= INFORMATION PROVIDED =

________

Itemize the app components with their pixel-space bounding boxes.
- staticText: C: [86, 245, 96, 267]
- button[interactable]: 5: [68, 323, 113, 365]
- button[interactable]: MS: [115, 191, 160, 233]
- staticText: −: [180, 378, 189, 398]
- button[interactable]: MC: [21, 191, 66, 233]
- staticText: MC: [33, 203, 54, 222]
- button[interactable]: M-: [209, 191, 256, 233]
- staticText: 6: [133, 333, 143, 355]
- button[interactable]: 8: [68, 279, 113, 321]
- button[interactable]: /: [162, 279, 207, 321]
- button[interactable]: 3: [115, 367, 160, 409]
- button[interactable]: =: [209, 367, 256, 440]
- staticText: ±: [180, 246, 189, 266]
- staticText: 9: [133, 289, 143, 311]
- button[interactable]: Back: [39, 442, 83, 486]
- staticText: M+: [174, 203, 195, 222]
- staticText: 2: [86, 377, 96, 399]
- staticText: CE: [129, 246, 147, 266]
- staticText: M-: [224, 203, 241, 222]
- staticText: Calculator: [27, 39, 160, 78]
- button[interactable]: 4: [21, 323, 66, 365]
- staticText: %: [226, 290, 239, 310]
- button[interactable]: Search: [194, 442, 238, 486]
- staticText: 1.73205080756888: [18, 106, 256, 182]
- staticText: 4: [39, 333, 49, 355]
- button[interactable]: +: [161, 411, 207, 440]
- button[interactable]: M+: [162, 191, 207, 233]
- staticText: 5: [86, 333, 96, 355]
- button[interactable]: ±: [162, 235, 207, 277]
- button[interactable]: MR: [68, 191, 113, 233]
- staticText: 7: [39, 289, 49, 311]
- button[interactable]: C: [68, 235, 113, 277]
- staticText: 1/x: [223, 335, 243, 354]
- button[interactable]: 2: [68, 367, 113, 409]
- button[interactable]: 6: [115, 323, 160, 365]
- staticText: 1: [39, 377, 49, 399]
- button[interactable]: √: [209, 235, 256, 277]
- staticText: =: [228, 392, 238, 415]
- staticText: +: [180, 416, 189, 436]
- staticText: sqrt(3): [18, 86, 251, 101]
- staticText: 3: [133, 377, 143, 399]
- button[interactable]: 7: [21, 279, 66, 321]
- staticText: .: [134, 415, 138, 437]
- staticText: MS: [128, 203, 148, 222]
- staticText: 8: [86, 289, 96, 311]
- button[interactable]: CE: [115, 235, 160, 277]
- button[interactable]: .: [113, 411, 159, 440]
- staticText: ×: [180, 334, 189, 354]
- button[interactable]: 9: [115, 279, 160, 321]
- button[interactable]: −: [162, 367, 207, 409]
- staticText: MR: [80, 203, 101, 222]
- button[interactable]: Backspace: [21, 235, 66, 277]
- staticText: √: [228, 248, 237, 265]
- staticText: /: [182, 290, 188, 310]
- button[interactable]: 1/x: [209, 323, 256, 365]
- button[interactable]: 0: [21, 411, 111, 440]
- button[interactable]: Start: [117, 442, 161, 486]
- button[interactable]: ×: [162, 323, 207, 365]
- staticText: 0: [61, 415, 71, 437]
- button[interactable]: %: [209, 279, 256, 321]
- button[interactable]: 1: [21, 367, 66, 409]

________

= WHAT YOU HAVE TO DO =
Word for word, write out all the lines shown above.

= RESPONSE TO THE EXERCISE =
Itemize the app components with their pixel-space bounding boxes.
- staticText: C: [86, 245, 96, 267]
- button[interactable]: 5: [68, 323, 113, 365]
- button[interactable]: MS: [115, 191, 160, 233]
- staticText: −: [180, 378, 189, 398]
- button[interactable]: MC: [21, 191, 66, 233]
- staticText: MC: [33, 203, 54, 222]
- button[interactable]: M-: [209, 191, 256, 233]
- staticText: 6: [133, 333, 143, 355]
- button[interactable]: 8: [68, 279, 113, 321]
- button[interactable]: /: [162, 279, 207, 321]
- button[interactable]: 3: [115, 367, 160, 409]
- button[interactable]: =: [209, 367, 256, 440]
- staticText: ±: [180, 246, 189, 266]
- staticText: 9: [133, 289, 143, 311]
- button[interactable]: Back: [39, 442, 83, 486]
- staticText: M+: [174, 203, 195, 222]
- staticText: 2: [86, 377, 96, 399]
- staticText: CE: [129, 246, 147, 266]
- staticText: M-: [224, 203, 241, 222]
- staticText: Calculator: [27, 39, 160, 78]
- button[interactable]: 4: [21, 323, 66, 365]
- staticText: %: [226, 290, 239, 310]
- button[interactable]: Search: [194, 442, 238, 486]
- staticText: 1.73205080756888: [18, 106, 256, 182]
- staticText: 4: [39, 333, 49, 355]
- button[interactable]: +: [161, 411, 207, 440]
- button[interactable]: M+: [162, 191, 207, 233]
- staticText: 5: [86, 333, 96, 355]
- button[interactable]: ±: [162, 235, 207, 277]
- button[interactable]: MR: [68, 191, 113, 233]
- staticText: 7: [39, 289, 49, 311]
- button[interactable]: C: [68, 235, 113, 277]
- staticText: 1/x: [223, 335, 243, 354]
- button[interactable]: 2: [68, 367, 113, 409]
- button[interactable]: 6: [115, 323, 160, 365]
- staticText: 1: [39, 377, 49, 399]
- button[interactable]: √: [209, 235, 256, 277]
- staticText: =: [228, 392, 238, 415]
- staticText: +: [180, 416, 189, 436]
- staticText: sqrt(3): [18, 86, 251, 101]
- staticText: 3: [133, 377, 143, 399]
- button[interactable]: 7: [21, 279, 66, 321]
- staticText: .: [134, 415, 138, 437]
- staticText: MS: [128, 203, 148, 222]
- staticText: 8: [86, 289, 96, 311]
- button[interactable]: CE: [115, 235, 160, 277]
- button[interactable]: .: [113, 411, 159, 440]
- staticText: ×: [180, 334, 189, 354]
- button[interactable]: 9: [115, 279, 160, 321]
- button[interactable]: −: [162, 367, 207, 409]
- staticText: MR: [80, 203, 101, 222]
- button[interactable]: Backspace: [21, 235, 66, 277]
- staticText: √: [228, 248, 237, 265]
- staticText: /: [182, 290, 188, 310]
- button[interactable]: 1/x: [209, 323, 256, 365]
- button[interactable]: 0: [21, 411, 111, 440]
- button[interactable]: Start: [117, 442, 161, 486]
- button[interactable]: ×: [162, 323, 207, 365]
- staticText: 0: [61, 415, 71, 437]
- button[interactable]: %: [209, 279, 256, 321]
- button[interactable]: 1: [21, 367, 66, 409]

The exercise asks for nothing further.